◆ **Task objective**
An exact copy of every entry below is required, and no picture may appear in it.

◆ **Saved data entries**

▬▬▬

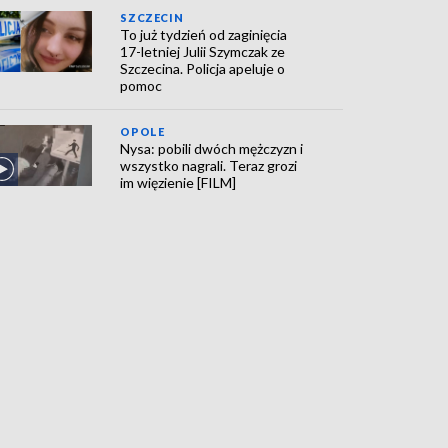
SZCZECIN
To już tydzień od zaginięcia
17-letniej Julii Szymczak ze
Szczecina. Policja apeluje o
pomoc
OPOLE
Nysa: pobili dwóch mężczyzn i
wszystko nagrali. Teraz grozi
im więzienie [FILM]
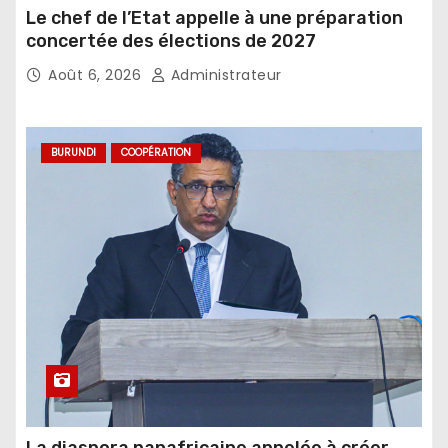
Le chef de l’Etat appelle à une préparation
concertée des élections de 2027
Août 6, 2026
Administrateur
BURUNDI
COOPÉRATION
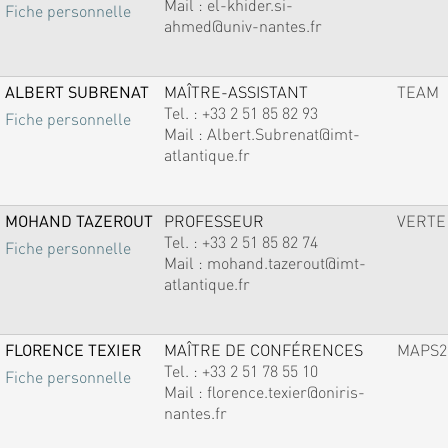
Mail :
el-khider.si-
Fiche personnelle
ahmed@univ-nantes.fr
ALBERT SUBRENAT
MAÎTRE-ASSISTANT
TEAM
Tel. :
+33 2 51 85 82 93
Fiche personnelle
Mail :
Albert.Subrenat@imt-
atlantique.fr
MOHAND TAZEROUT
PROFESSEUR
VERTE
Tel. :
+33 2 51 85 82 74
Fiche personnelle
Mail :
mohand.tazerout@imt-
atlantique.fr
FLORENCE TEXIER
MAÎTRE DE CONFÉRENCES
MAPS2
Tel. :
+33 2 51 78 55 10
Fiche personnelle
Mail :
florence.texier@oniris-
nantes.fr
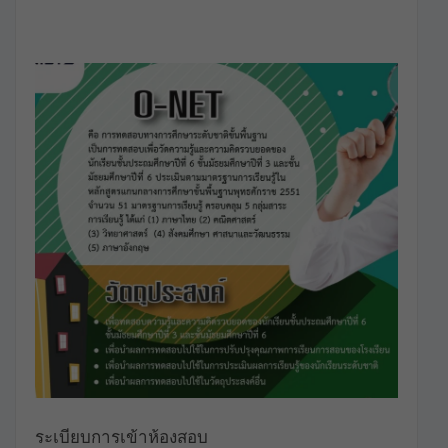
ระเบียบการเข้าห้องสอบ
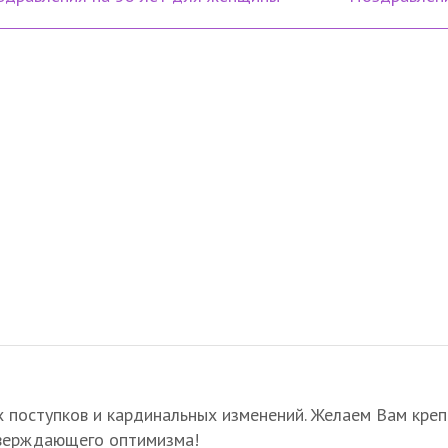
х поступков и кардинальных изменений. Желаем Вам кре
тверждающего оптимизма!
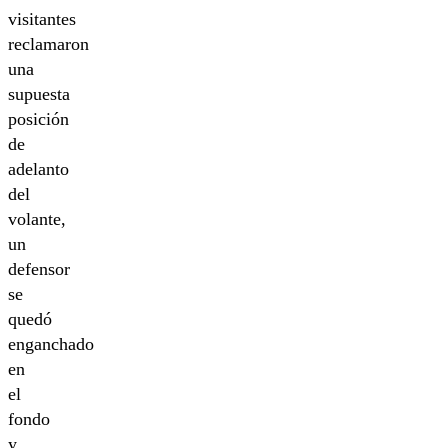
visitantes
reclamaron
una
supuesta
posición
de
adelanto
del
volante,
un
defensor
se
quedó
enganchado
en
el
fondo
y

▬▬▬

◆ **Reply to the exercise**
SZCZECIN
To już tydzień od zaginięcia
17-letniej Julii Szymczak ze
Szczecina. Policja apeluje o
pomoc
OPOLE
Nysa: pobili dwóch mężczyzn i
wszystko nagrali. Teraz grozi
im więzienie [FILM]
Le chef de l’Etat appelle à une préparation
concertée des élections de 2027
Août 6, 2026
Administrateur
BURUNDI
COOPÉRATION
Mail :
el-khider.si-
Fiche personnelle
ahmed@univ-nantes.fr
ALBERT SUBRENAT
MAÎTRE-ASSISTANT
TEAM
Tel. :
+33 2 51 85 82 93
Fiche personnelle
Mail :
Albert.Subrenat@imt-
atlantique.fr
MOHAND TAZEROUT
PROFESSEUR
VERTE
Tel. :
+33 2 51 85 82 74
Fiche personnelle
Mail :
mohand.tazerout@imt-
atlantique.fr
FLORENCE TEXIER
MAÎTRE DE CONFÉRENCES
MAPS2
Tel. :
+33 2 51 78 55 10
Fiche personnelle
Mail :
florence.texier@oniris-
nantes.fr
ระเบียบการเข้าห้องสอบ
х поступков и кардинальных изменений. Желаем Вам кре
тверждающего оптимизма!
visitantes
reclamaron
una
supuesta
posición
de
adelanto
del
volante,
un
defensor
se
quedó
enganchado
en
el
fondo
y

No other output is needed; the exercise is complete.